| Exercise instructions |
Your task is to count the lines of the entries below that include the word "inch" and to give only the resulting number.

Source records:
* * * * * * *
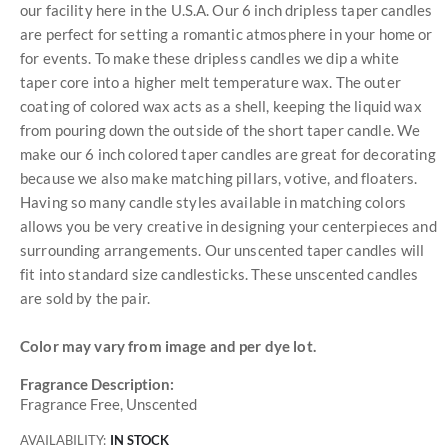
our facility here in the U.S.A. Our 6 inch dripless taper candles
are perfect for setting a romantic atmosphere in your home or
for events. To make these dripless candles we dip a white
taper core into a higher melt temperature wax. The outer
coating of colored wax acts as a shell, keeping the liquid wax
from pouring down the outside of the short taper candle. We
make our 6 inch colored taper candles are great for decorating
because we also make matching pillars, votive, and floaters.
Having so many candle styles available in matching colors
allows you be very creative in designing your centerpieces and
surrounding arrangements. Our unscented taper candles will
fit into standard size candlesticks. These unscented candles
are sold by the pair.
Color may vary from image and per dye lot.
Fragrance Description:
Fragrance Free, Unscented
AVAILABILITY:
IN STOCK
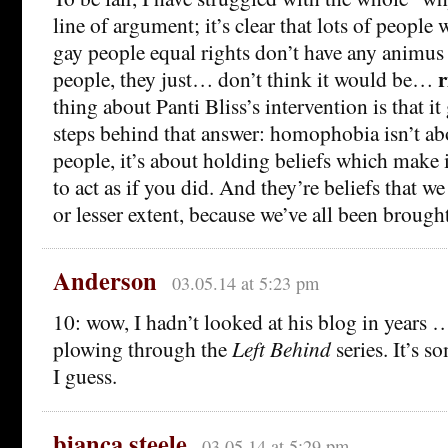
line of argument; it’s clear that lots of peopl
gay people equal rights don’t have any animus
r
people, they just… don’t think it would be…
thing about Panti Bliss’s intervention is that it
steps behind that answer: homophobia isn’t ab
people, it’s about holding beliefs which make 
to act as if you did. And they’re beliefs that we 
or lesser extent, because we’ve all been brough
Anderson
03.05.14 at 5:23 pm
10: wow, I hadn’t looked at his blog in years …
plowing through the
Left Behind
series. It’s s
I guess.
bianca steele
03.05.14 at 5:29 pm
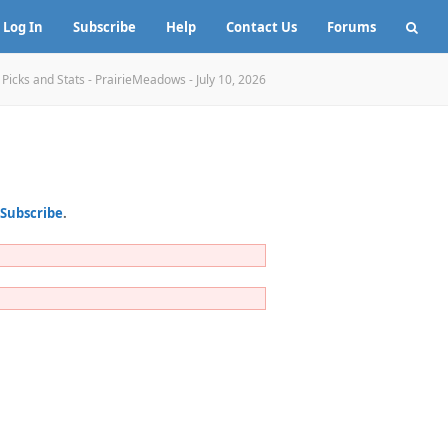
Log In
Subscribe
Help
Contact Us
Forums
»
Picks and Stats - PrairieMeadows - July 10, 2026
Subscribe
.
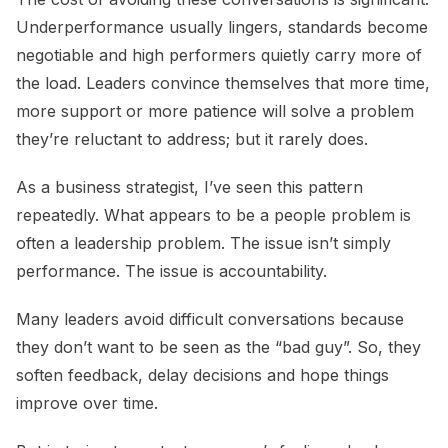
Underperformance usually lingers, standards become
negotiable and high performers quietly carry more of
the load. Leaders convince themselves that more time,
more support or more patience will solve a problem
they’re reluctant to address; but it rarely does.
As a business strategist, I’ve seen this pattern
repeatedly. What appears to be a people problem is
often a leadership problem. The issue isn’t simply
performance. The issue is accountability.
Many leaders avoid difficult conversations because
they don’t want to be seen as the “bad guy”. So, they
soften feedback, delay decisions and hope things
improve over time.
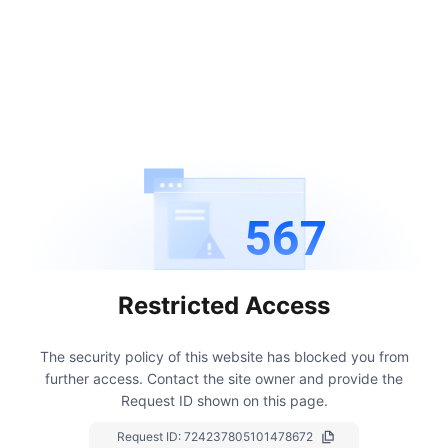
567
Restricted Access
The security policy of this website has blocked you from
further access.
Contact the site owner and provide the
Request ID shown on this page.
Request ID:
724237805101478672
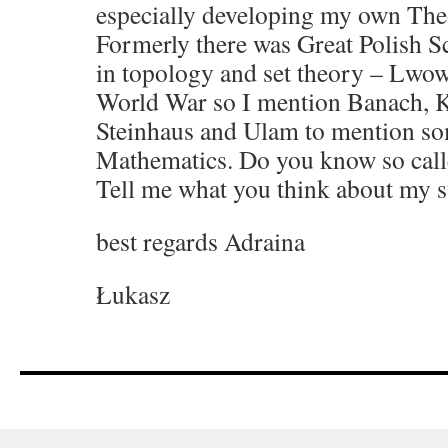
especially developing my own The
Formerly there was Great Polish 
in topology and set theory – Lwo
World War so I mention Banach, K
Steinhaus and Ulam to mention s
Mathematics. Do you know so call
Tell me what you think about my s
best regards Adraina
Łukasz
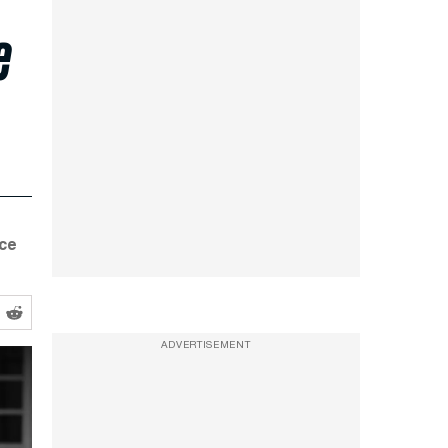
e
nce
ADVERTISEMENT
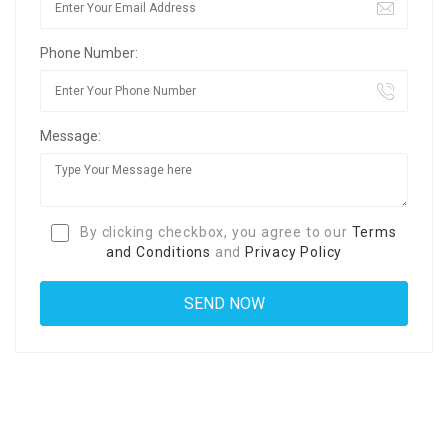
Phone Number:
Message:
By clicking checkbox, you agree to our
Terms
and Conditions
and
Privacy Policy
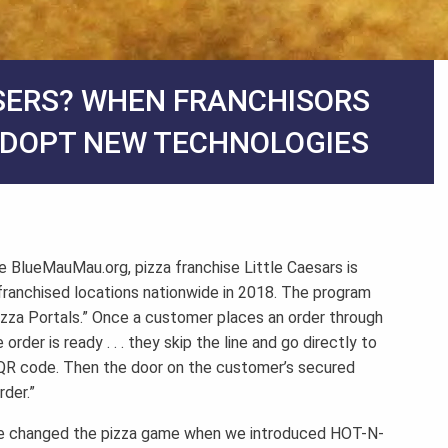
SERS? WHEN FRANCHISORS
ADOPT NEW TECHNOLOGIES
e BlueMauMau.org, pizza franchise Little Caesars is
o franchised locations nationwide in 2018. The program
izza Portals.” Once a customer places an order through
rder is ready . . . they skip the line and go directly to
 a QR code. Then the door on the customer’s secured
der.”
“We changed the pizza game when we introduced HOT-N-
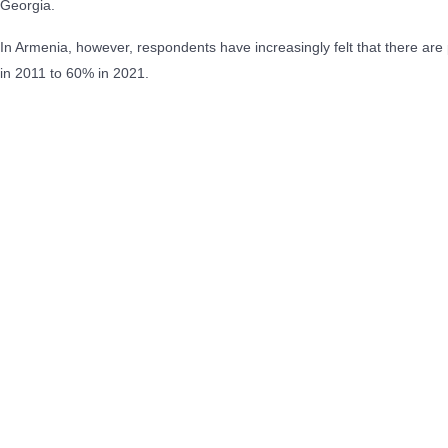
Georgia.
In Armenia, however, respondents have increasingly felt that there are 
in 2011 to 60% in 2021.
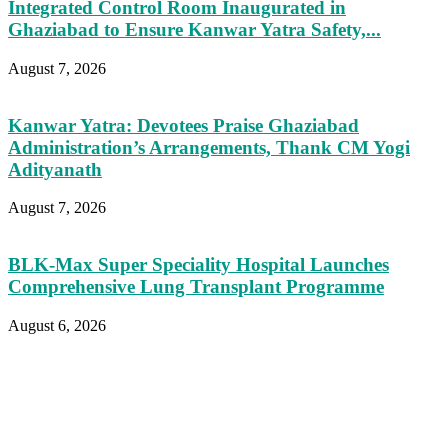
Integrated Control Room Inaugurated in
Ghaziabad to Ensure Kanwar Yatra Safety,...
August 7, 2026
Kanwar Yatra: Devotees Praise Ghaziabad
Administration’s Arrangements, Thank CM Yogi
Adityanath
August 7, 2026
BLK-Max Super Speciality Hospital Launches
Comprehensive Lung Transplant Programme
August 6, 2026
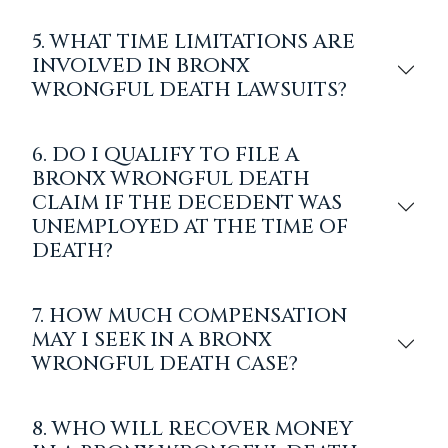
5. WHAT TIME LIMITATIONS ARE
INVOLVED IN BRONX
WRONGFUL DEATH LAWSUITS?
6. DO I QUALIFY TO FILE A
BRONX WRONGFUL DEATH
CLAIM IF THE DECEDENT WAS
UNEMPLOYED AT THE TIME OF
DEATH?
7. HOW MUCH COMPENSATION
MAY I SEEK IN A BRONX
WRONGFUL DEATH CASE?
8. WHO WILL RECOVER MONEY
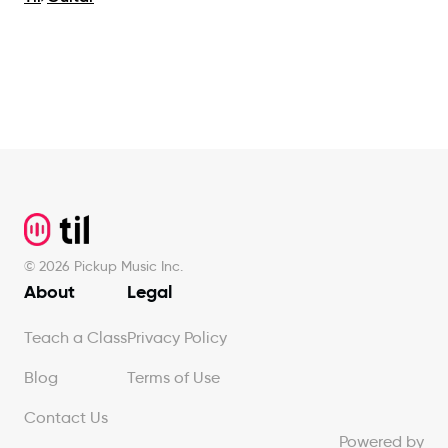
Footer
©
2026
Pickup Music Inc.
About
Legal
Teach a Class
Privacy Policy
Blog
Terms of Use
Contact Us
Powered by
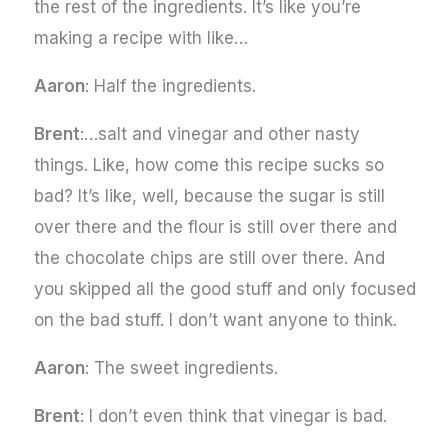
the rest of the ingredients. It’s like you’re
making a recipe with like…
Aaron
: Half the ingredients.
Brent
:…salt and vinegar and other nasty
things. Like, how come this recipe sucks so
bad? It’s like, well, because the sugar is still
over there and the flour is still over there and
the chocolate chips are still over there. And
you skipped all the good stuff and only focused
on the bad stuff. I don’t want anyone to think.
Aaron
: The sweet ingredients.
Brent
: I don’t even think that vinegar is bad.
* * * * * * *
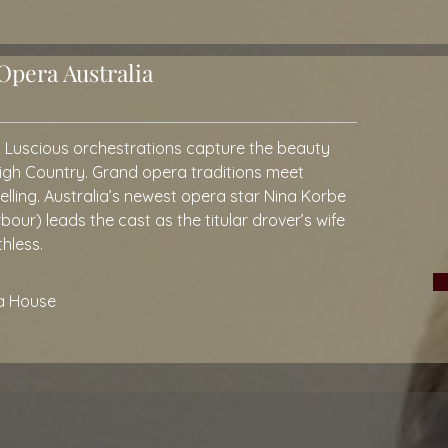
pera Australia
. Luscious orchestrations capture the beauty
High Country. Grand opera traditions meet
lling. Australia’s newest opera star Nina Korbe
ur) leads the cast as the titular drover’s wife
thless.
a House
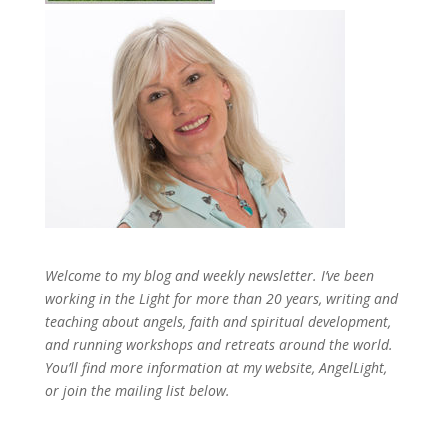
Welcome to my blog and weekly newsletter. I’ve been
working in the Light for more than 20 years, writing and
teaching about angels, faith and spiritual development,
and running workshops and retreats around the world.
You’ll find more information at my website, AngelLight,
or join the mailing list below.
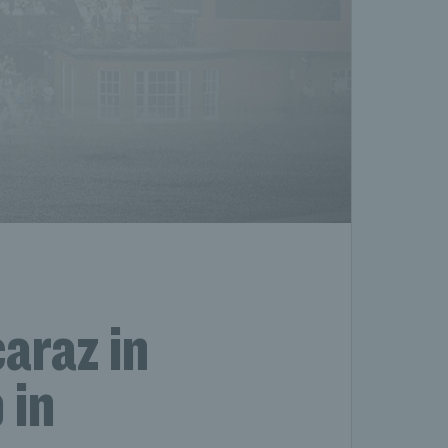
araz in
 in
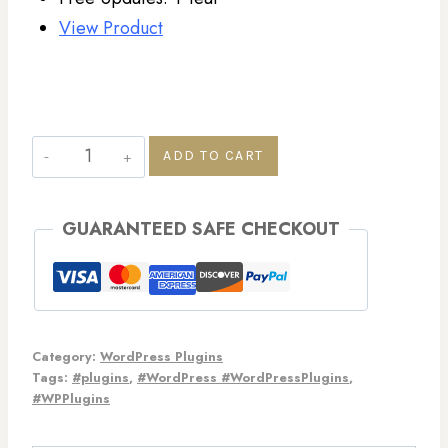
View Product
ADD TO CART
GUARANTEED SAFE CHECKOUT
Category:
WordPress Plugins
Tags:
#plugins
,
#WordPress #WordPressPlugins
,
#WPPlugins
* * * * * * *
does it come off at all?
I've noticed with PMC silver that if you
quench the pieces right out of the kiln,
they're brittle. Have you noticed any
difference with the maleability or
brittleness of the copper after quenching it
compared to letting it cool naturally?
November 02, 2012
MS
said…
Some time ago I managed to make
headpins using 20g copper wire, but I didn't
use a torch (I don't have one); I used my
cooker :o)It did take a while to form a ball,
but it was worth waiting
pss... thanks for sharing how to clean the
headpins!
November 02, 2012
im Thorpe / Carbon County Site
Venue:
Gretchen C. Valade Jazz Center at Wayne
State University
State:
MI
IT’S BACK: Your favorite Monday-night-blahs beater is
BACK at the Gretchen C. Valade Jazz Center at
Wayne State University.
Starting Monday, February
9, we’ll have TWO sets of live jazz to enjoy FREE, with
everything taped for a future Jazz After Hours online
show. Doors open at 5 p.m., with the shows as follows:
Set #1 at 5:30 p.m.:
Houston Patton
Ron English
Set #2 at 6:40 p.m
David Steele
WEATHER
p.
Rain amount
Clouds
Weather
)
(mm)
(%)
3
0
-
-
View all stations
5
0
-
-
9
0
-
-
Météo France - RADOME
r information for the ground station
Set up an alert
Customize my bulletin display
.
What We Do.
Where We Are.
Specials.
* * * * * * *
| Solution |
2